21/11/15 22:22:11 INFO DAGScheduler: Job 0 finished: reduce at SparkPi.scala:38, took 0.634538 s
Pi is roughly 3.1437838126127087
Then I can add two arguments to run in cluster mode, and boom, executors get killed:
$ ./bin/run-example \
--master spark://spark-master-svc:7077 \
--deploy-mode cluster SparkPi
# Executor app-20211115222530-0008/2 finished with state KILLED exitStatus 143
CodePudding user response:
Learned a couple things here. The first is that 143 KILLED does not seem to actually be indicative of failure but rather of executors receiving a signal to shutdown once the job is finished. So, seems draconian when found in logs but is not.
What was confusing me was that I wasn't seeing any "Pi is roughly 3.1475357376786883" text on stdout/stderr. This led me to believe the computation never got that far, which was incorrect.
The issue here is what I was using --deploy-mode cluster
when --deploy-mode client
actually made a lot more sense in this situation. That is because I was running an ad-hoc container through kubectl run
which was not part of the existing deployment. This fits the definition of client mode better, since the submission does not come from an existing Spark worker. When running in --deploy-mode=cluster
, you'll never actually see stdout since input/output of the application are not attached to the console.
Once I changed --deploy-mode
to client
, I also needed to add --conf spark.driver.host
as documented here and here, for the pods to be able to resolve back to the invoking host.

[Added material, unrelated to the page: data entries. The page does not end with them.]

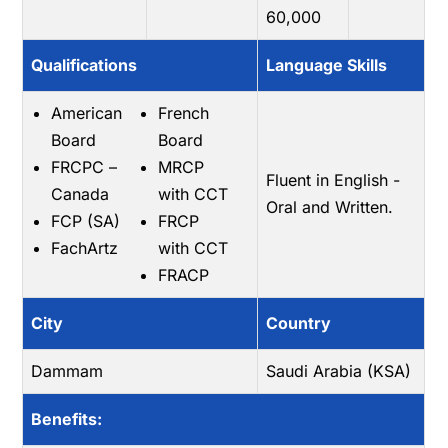
60,000
Qualifications
Language Skills
American
French
Board
Board
FRCPC –
MRCP
Fluent in English -
Canada
with CCT
Oral and Written.
FCP (SA)
FRCP
FachArtz
with CCT
FRACP
City
Country
Dammam
Saudi Arabia (KSA)
Benefits:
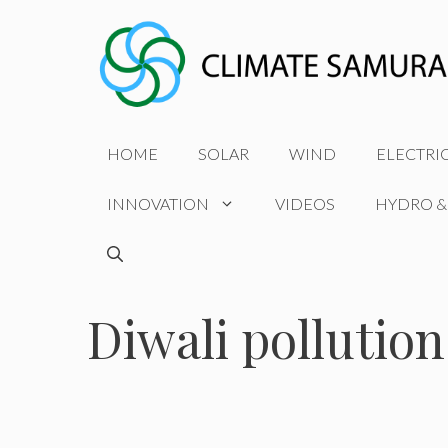
Skip
to
content
HOME
SOLAR
WIND
ELECTRI
INNOVATION
VIDEOS
HYDRO &
Diwali pollution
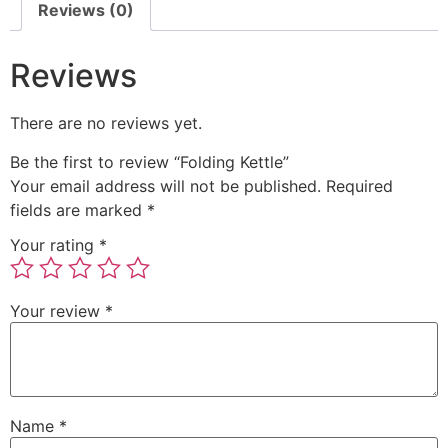
Reviews (0)
Reviews
There are no reviews yet.
Be the first to review “Folding Kettle”
Your email address will not be published.
Required
fields are marked
*
Your rating
*
Your review
*
Name
*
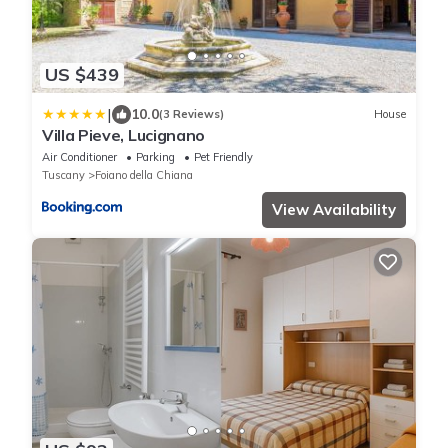
US $439
|
10.0
(3 Reviews)
House
Villa Pieve, Lucignano
Air Conditioner
Parking
Pet Friendly
Tuscany
Foiano della Chiana
View Availability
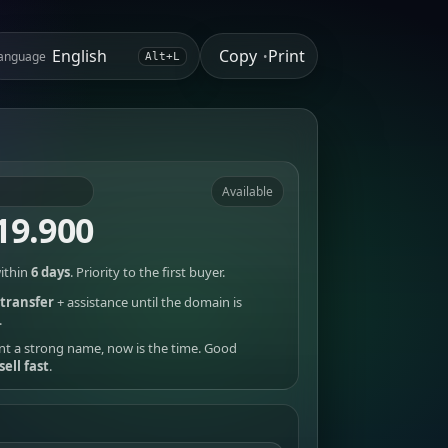
Copy
Print
anguage
•
Alt+L
Available
19.900
ithin
6 days
. Priority to the first buyer.
transfer
+ assistance until the domain is
.
nt a strong name, now is the time. Good
sell fast
.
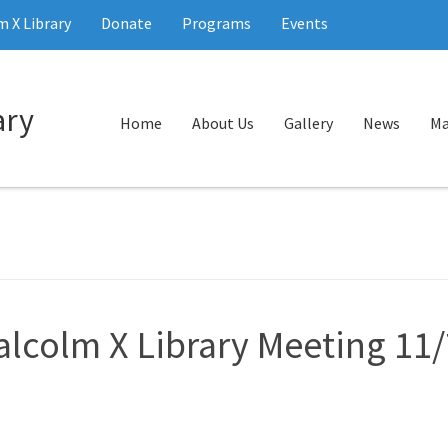
 X Library
Donate
Programs
Events
Home
About Us
Gallery
News
Ma
alcolm X Library Meeting 11/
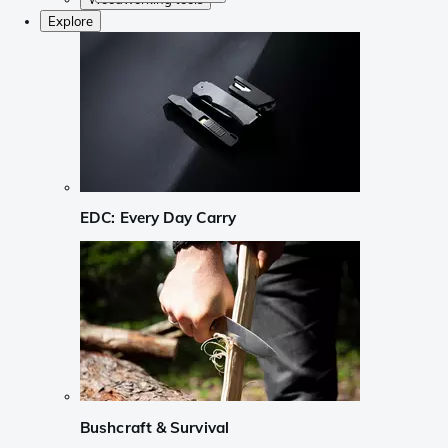
Explore
EDC: Every Day Carry
Bushcraft & Survival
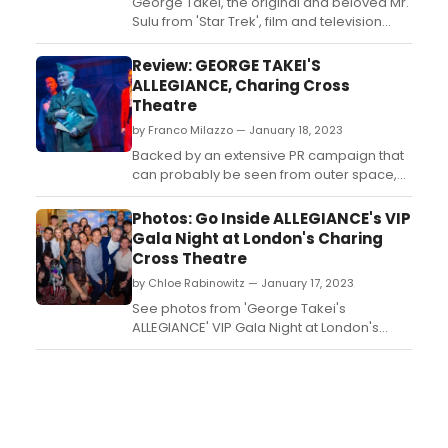
George Takei, the original and beloved Mr.
Sulu from 'Star Trek', film and television
star, activist and social media icon, makes
his London stage debut in the UK premiere
Review: GEORGE TAKEI'S
of the Broadway musical inspired by
ALLEGIANCE, Charing Cross
Takei's true childhood experiences,
Theatre
'George Takei's Allegiance'. Read the
by Franco Milazzo — January 18, 2023
reviews!...
Backed by an extensive PR campaign that
can probably be seen from outer space,
George Takei’s Allegiance has finally
landed in London. The media attention has
Photos: Go Inside ALLEGIANCE's VIP
been focused on the marquee name
Gala Night at London's Charing
attached to this much-anticipated musical,
Cross Theatre
but its political topic is the real talking point
by Chloe Rabinowitz — January 17, 2023
here....
See photos from 'George Takei's
ALLEGIANCE' VIP Gala Night at London's
Charing Cross Theatre....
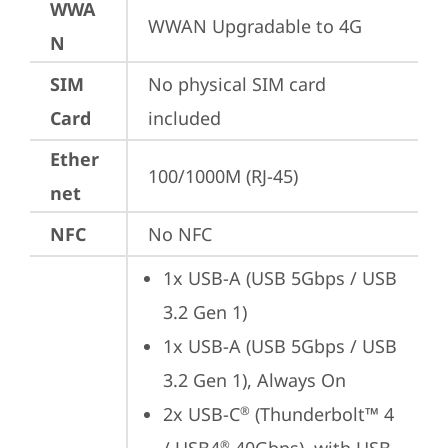
WWA
WWAN Upgradable to 4G
N
SIM
No physical SIM card 
Card
included
Ether
100/1000M (RJ-45)
net
NFC
No NFC
1x USB-A (USB 5Gbps / USB 
3.2 Gen 1)
1x USB-A (USB 5Gbps / USB 
3.2 Gen 1), Always On
2x USB-C
 (Thunderbolt™ 4 
®
®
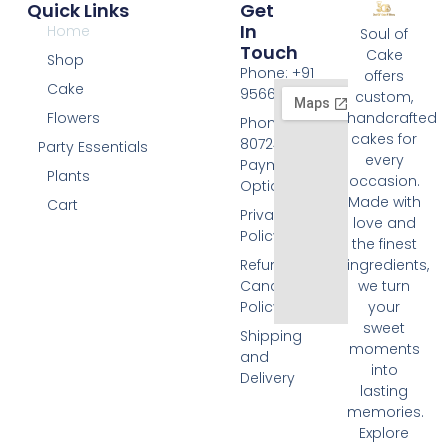
Quick Links
Get
In
Home
Soul of
Touch
Cake
Shop
Phone: +91
offers
Cake
9566074676
custom,
Flowers
handcrafted
Phone: +91
cakes for
8072455420
Party Essentials
every
Payment
Plants
occasion.
Options
Made with
Cart
Privacy
love and
Policy
the finest
Refund and
ingredients,
Cancellation
we turn
Policy
your
sweet
Shipping
moments
and
into
Delivery
lasting
memories.
Explore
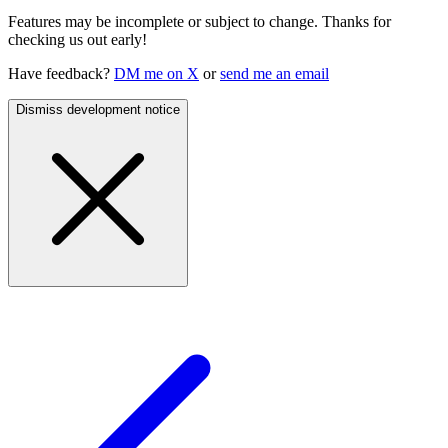
Features may be incomplete or subject to change. Thanks for
checking us out early!
Have feedback?
DM me on X
or
send me an email
Dismiss development notice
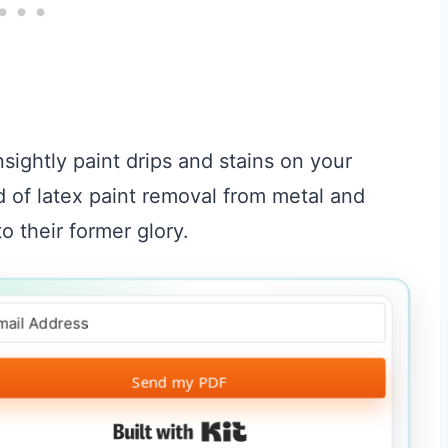
unsightly paint drips and stains on your
ld of latex paint removal from metal and
o their former glory.
Send my PDF
Built with Kit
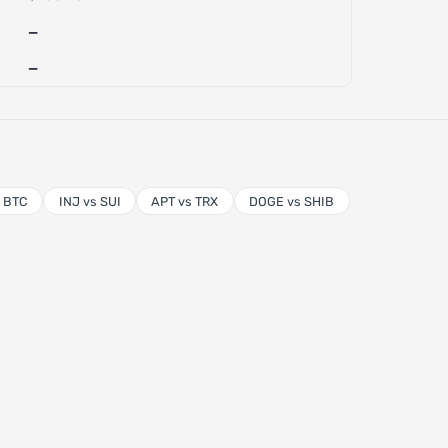
—
—
s BTC
INJ vs SUI
APT vs TRX
DOGE vs SHIB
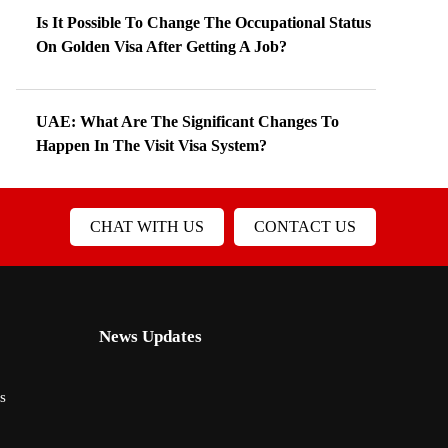
Is It Possible To Change The Occupational Status
On Golden Visa After Getting A Job?
UAE: What Are The Significant Changes To
Happen In The Visit Visa System?
CHAT WITH US
CONTACT US
News Updates
s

kubectl run -n redacted spark-client --rm -it --restart='Never' \
--image docker.io/bitnami/spark:3.2.0-debian-10-r2 \
-- /bin/bash -c '
run-example \
--name my-pi-calc-example \
--master spark://spark-master-svc:7077 \
--deploy-mode client \
--conf spark.driver.host=$(hostname -i) \
SparkPi 10'
Output:
21/11/15 23:22:16 INFO TaskSchedulerImpl: Killing all running tasks in stage 0: Stage finished
21/11/15 23:22:16 INFO DAGScheduler: Job 0 finished: reduce at SparkPi.scala:38, took 2.961188 s
Pi is roughly 3.140959140959141
21/11/15 23:22:16 INFO SparkUI: Stopped Spark web UI at http://xx.xx.xx.xx:4040
21/11/15 23:22:16 INFO StandaloneSchedulerBackend: Shutting down all executors
21/11/15 23:22:16 INFO CoarseGrainedSchedulerBackend$DriverEndpoint: Asking each executor to shut down
Interestingly enough this is app-20211115232213-0024
, which in the Spark Master UI still shows each worker as KILLED 143 - reinforcing the conclusion that that is a 'normal' shutdown signal.